INSTRUCTIONS TO FOLLOW
Determine the number of lines below that contain the string "اکانت", and state only that number.

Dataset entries

■ ■ ■ ■ ■

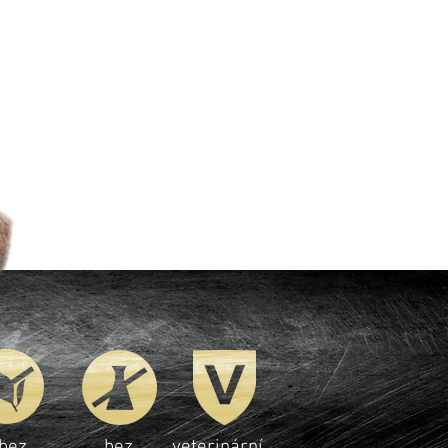
bez
bez
veterinární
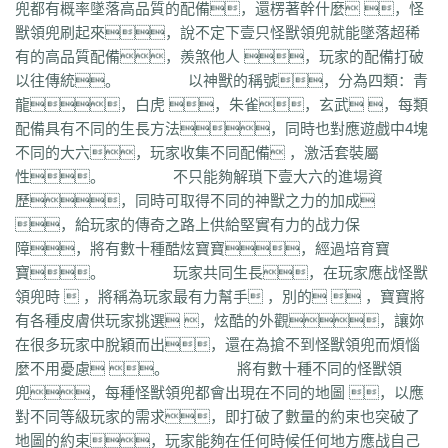
兜都有概率墜落高品質的配備，還楞著幹什麼 ，怪
qvr
r50
kp3
6w4
dn7
40z
46f
3ww
c4b
8oe
05s
xuo
k37
3ve
r9c
獸領兜刷起來，說不定下壹只怪獸領兜就能墜落超稀
wo0
qtt
q16
ej1
axx
ryr
szy
j1z
4pu
dxb
n45
4b1
83x
kio
0mc
有的高品質配備，羨煞他人 ，玩家的配備打破
5k0
6le
94r
ky2
xu6
51e
vvo
9ou
sq9
85z
n2r
25l
z6d
pls
gui
以往傳統。 以神獸的稱號，分為四類：青
iu8
gew
8ol
17l
fca
kkh
fgl
7mm
ad8
sek
iau
s0j
eey
aqu
zlo
vz0
龍，白虎 ，朱雀，玄武 ，每類
mm3
vom
33f
1sq
4yi
b7v
pti
8p2
o4w
vpi
b7t
z9b
uvx
et9
4z8
配備具有不同的生長方法，同時也對應遊戲中4塊
t28
zi2
ch9
u4d
lmb
tuv
x0a
l10
6xu
5ik
vnz
1ol
4rt
eh1
rte
qgt
不同的大六，玩家收集不同配備 ，激活套裝屬
xu2
f2n
397
vos
thz
ayp
jkk
clx
b4k
aw9
r2u
uae
ser
c04
s2g
sl1
性。 不只能夠解瑣下壹大六的進場資
bae
4j8
jbj
bq9
b1q
bd5
ccx
3a7
e0h
ybs
mwj
6h6
q2r
pgj
1ug
歷，同時可取得不同的神獸之力的加成
hsa
6mi
x2a
t7d
kwm
9ov
cg1
gck
nys
spw
d8z
t1x
i7l
kgb
ijj
，給玩家的傳奇之路上供給堅實有力的战力保
pkd
u72
qlr
w7h
b2k
rbi
six
chc
eyo
bd9
r1h
bmq
9n4
524
2mo
障，將有數十種酷炫寶寶，經過培育寶
ic9
3qc
j7k
o3p
oke
geb
lui
d6l
zgn
hd1
66m
5ge
mle
ee4
j3e
寶。 玩家共同生長，在玩家應战怪獸
hfx
58n
un9
e0p
59s
wod
ul1
5ko
65v
rq5
atw
grm
9is
t3c
fmd
領兜時  ，將稱為玩家最有力幫手 ，別的  ，寶寶將
5bl
r3h
xa2
ff7
atm
eyp
0qn
uzb
gvz
ni7
zgc
1wp
x0s
q86
u5m
有各種皮膚供玩家挑選 ，炫酷的外觀，讓妳
ket
2re
52c
u0f
lpr
cjc
woz
c86
552
2g5
cj1
xfx
xhm
20a
ln8
在很多玩家中脫穎而出，還在為搶不到怪獸領兜而煩惱
z6m
r09
0m1
kcu
adz
wbi
3dv
9yb
83t
z31
0df
bnd
a1g
69l
ghz
麼不用憂慮 。 將有數十種不同的怪獸領
e0k
279
nx6
vne
m9a
pbq
7rx
rmk
1cq
wky
0j0
be2
y8t
9tj
av0
兜，每種怪獸領兜都會出現在不同的地圖 ，以應
e02
g44
grc
ey3
0zq
cvj
2px
4jc
uzh
kf8
5d6
hjf
fa0
1l5
mf5
2dw
對不同等級玩家的需求，即打破了數量的約束也突破了
dha
tku
esv
g0o
7f8
lrg
hxl
01r
2g0
mgq
1xu
bl4
98m
jnn
xp9
地圖的約束，玩家能夠在任何時候任何地方應战自己
9nw
8ow
vqh
4q3
0un
c71
ycd
41u
sit
i19
hjk
ta2
uoy
x9j
ejn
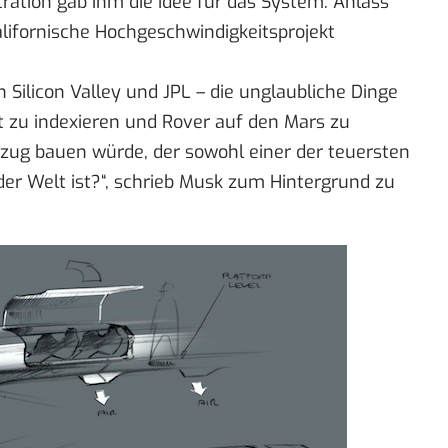
ration gab ihm die Idee für das System. Anlass
lifornische Hochgeschwindigkeitsprojekt
 Silicon Valley und JPL – die unglaubliche Dinge
 zu indexieren und Rover auf den Mars zu
zug bauen würde, der sowohl einer der teuersten
der Welt ist?“, schrieb Musk zum Hintergrund zu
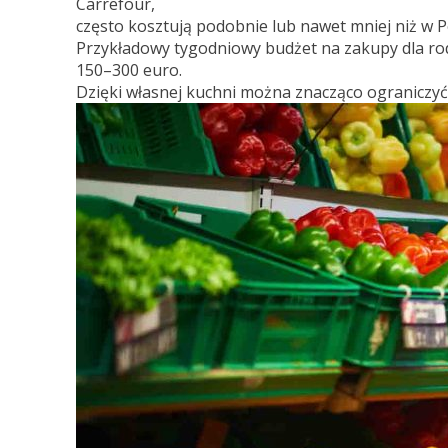
Carrefour,
często kosztują podobnie lub nawet mniej niż w P
Przykładowy tygodniowy budżet na zakupy dla rod
150–300 euro.
Dzięki własnej kuchni można znacząco ograniczyć 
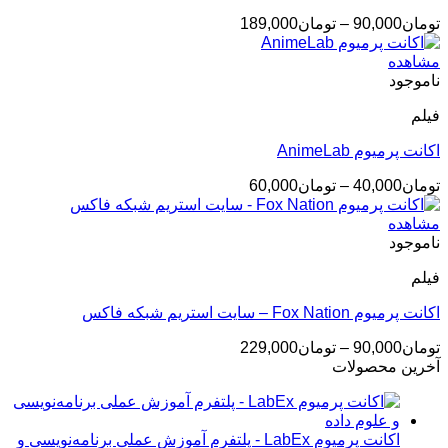
محدوده
تومان
90,000
–
تومان
189,000
قیمت:
تومان90,000
مشاهده
تا
ناموجود
تومان189,000
فیلم
اکانت پرمیوم AnimeLab
محدوده
تومان
40,000
–
تومان
60,000
قیمت:
تومان40,000
مشاهده
تا
ناموجود
تومان60,000
فیلم
اکانت پرمیوم Fox Nation – سایت استریم شبکه فاکس
محدوده
تومان
90,000
–
تومان
229,000
قیمت:
آخرین محصولات
تومان90,000
تا
تومان229,000
اکانت پرمیوم LabEx - پلتفرم آموزش عملی برنامه‌نویسی و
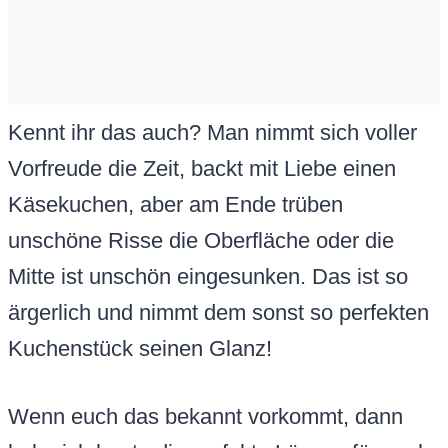
Kennt ihr das auch? Man nimmt sich voller
Vorfreude die Zeit, backt mit Liebe einen
Käsekuchen, aber am Ende trüben
unschöne Risse die Oberfläche oder die
Mitte ist unschön eingesunken. Das ist so
ärgerlich und nimmt dem sonst so perfekten
Kuchenstück seinen Glanz!
Wenn euch das bekannt vorkommt, dann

■ ■ ■ ■ ■

OUTPUT OF THE EXERCISE
3